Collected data
BEGIN

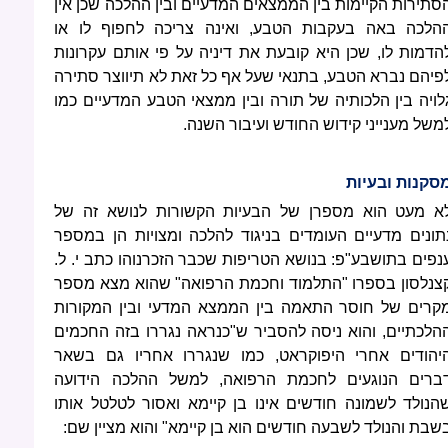
סתירות הקיימות בין הממצאים המדעיים ובין ההלכה שכן אין
הלכה באה בעקבות הטבע, ואינה צריכה לחפוף לו או
הדמות לו, שכן היא קובעת את דיניה על פי אותם עקרונות
פיהם נברא הטבע, בתנאי שעל אף כל זאת לא תיווצר סתירה
לויה בין הלכותיה של תורה ובין ממצאי הטבע המדעיים כמו
משל מענייני קידוש החודש ועיבור השנה.
סקנות ובעיות
א מעט הוא מספרן של הבעיות הקשורות לנושא זה של
תונים מדעיים העומדים בניגוד להלכה ומצויות הן במספר
נפים בתושבע"פ: בנושא הטריפות שכבר הזכרנוהו כתב י. ל.
צנלסון בספרו "התלמוד וחכמת הרפואה" שהוא מצא מספר
קרים של חוסר התאמה בין הממצא המדעי ובין המקורות
הלכתיים, והוא ניסה להסביר ש"כנראה נגררו בזה החכמים
יהודים אחרי היפוקראט, כמו שנגררו אחריו גם בשאר
ברים הנוגעים לחכמת הרפואה, למשל ההלכה הידועה
הנולד לשמונה חודשים אינו בן קיימא ואסור לטלטל אותו
שבת והנולד לשבעה חודשים הוא בן קיימא" והוא מציין שם:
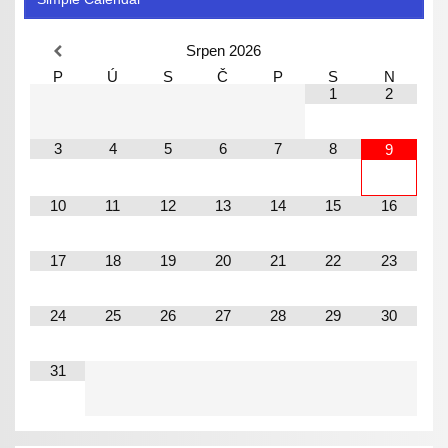
Srpen
2026
P
Ú
S
Č
P
S
N
1
2
3
4
5
6
7
8
9
10
11
12
13
14
15
16
17
18
19
20
21
22
23
24
25
26
27
28
29
30
31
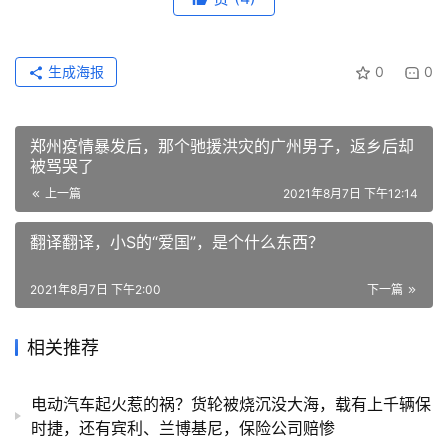
生成海报
0
0
郑州疫情暴发后，那个驰援洪灾的广州男子，返乡后却
被骂哭了
上一篇
2021年8月7日 下午12:14
翻译翻译，小S的“爱国”，是个什么东西？
2021年8月7日 下午2:00
下一篇
相关推荐
电动汽车起火惹的祸？货轮被烧沉没大海，载有上千辆保
时捷，还有宾利、兰博基尼，保险公司赔惨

END

AIM OF THE EXERCISE: The reply should hold only the lines from the first line of the records above through the line containing "שהוא מצא מספר", copied exactly and without pictures.

RESPONSE TO THIS TASK:
סתירות הקיימות בין הממצאים המדעיים ובין ההלכה שכן אין
הלכה באה בעקבות הטבע, ואינה צריכה לחפוף לו או
הדמות לו, שכן היא קובעת את דיניה על פי אותם עקרונות
פיהם נברא הטבע, בתנאי שעל אף כל זאת לא תיווצר סתירה
לויה בין הלכותיה של תורה ובין ממצאי הטבע המדעיים כמו
משל מענייני קידוש החודש ועיבור השנה.
סקנות ובעיות
א מעט הוא מספרן של הבעיות הקשורות לנושא זה של
תונים מדעיים העומדים בניגוד להלכה ומצויות הן במספר
נפים בתושבע"פ: בנושא הטריפות שכבר הזכרנוהו כתב י. ל.
צנלסון בספרו "התלמוד וחכמת הרפואה" שהוא מצא מספר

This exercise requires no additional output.